Lima hari kemudian, saat yang telah kami sepakati berdua telah tiba. Setelah sholat subuh di masjid itu juga dengan mengambil salah satu sudut masjid yang agak sepi, kami mulai menghafal dan menyimak Al-Quran dimulai dari juz 30. Satu persatu mulai dari surat An-Naba’ dia lafalkan dengan lancar. Subhanallah.. bacaannya, makhraj dan tajwidnya dilantunkan dengan tartil menambah syahdunya pagi di bulan Ramadhan itu. Hingga tak terasa 30 menit telah berlalu, dan juz 30 itu pun telah diselesaikannya dengan lancar. Kemudian kami berbincang-bincang lebih mendalam tentang latar belakang dan aktivitas dia.

Dari pembicaraan itulah kuketahui bahwa dia lulus dari pesantren program tahfidz (menghafal) Al-Quran di daerah Ciledug, Jakarta. Bukan hanya juz 30 yang telah dia hafal melainkan 30 juz. Subhanallah….

Selama pembicaraan kami, tidak tampak adanya rasa kebanggaan berlebih pada dirinya, apalagi sikap tinggi hati, sama sekali tidak ada dalam dirinya. Bahkan dalam menanggapi suatu masalah, sikapnya selalu rendah hati namun penuh semangat, optimis dan tawakkal pada Allah.

Dan itulah yang seharusnya terjadi, semakin kita berinteraksi dengan Al-Quran, semakin kita dekat dengan Al-Quran, maka semakin rendahlah kita di hadapan Allah SWT. Tidak ada sesuatu yang patut kita banggakan apalagi kita sombongkan, karena kebesaran hanyalah milik Allah semata. Al-Quran bukanlah suatu hiasan yang kita taruh di atas lemari, Al-Quran bukanlah hanya suatu mahar yang kita kenang saat pernikahan saja, dan Al-Quran bukanlah sesuatu yang disakralkan ketika seseorang diambil sumpahnya. Melainkan Al-Quran adalah sumber inspirasi kita, way of life, pedoman hidup kita sehari-hari mulai dari bangun tidur sampai kita tidur lagi.

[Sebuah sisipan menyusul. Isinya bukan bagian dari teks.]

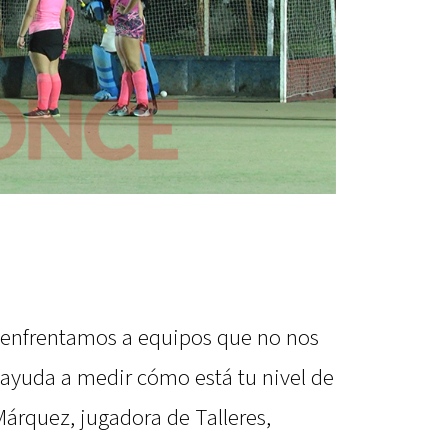
enfrentamos a equipos que no nos
 ayuda a medir cómo está tu nivel de
árquez, jugadora de Talleres,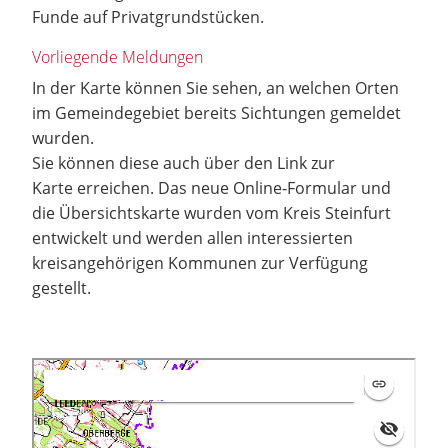
Funde auf Privatgrundstücken.
Vorliegende Meldungen
In der Karte können Sie sehen, an welchen Orten
im Gemeindegebiet bereits Sichtungen gemeldet
wurden.
Sie können diese auch über den Link zur
Karte erreichen. Das neue Online-Formular und
die Übersichtskarte wurden vom Kreis Steinfurt
entwickelt und werden allen interessierten
kreisangehörigen Kommunen zur Verfügung
gestellt.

Pada pertemuan kami pagi itu, terasa ada kesejukan yang begitu mendalam meliputi hati ini. Benarlah apa yang dikatakan oleh para Ustadz seperti yang terdapat dalam sebuat lagu hits yang dibawakan oleh Opick bahwa obat hati itu ada 5 perkara, di antaranya adalah membaca Quran dan maknanya serta selalu berkumpul dengan orang-orang shalih. Salah satu sifat orang shalih adalah sebagaimana diisyaratkan oleh tanaman padi yaitu semakin berisi semakin merunduk. Semakin tinggi ilmu (dien-nya), maka semakin tawadu’ kepada sesama dan semakin dekat kepada Allah SWT.

Di akhir pertemuan, sebelum kami berpisah karena siang hari nanti dia akan pulang kembali ke Pulau Bangka, aku ucapkan “ Sebenarnya, …. Antum-lah guru saya, Antum lebih pantas mendapat panggilan Ustadz “.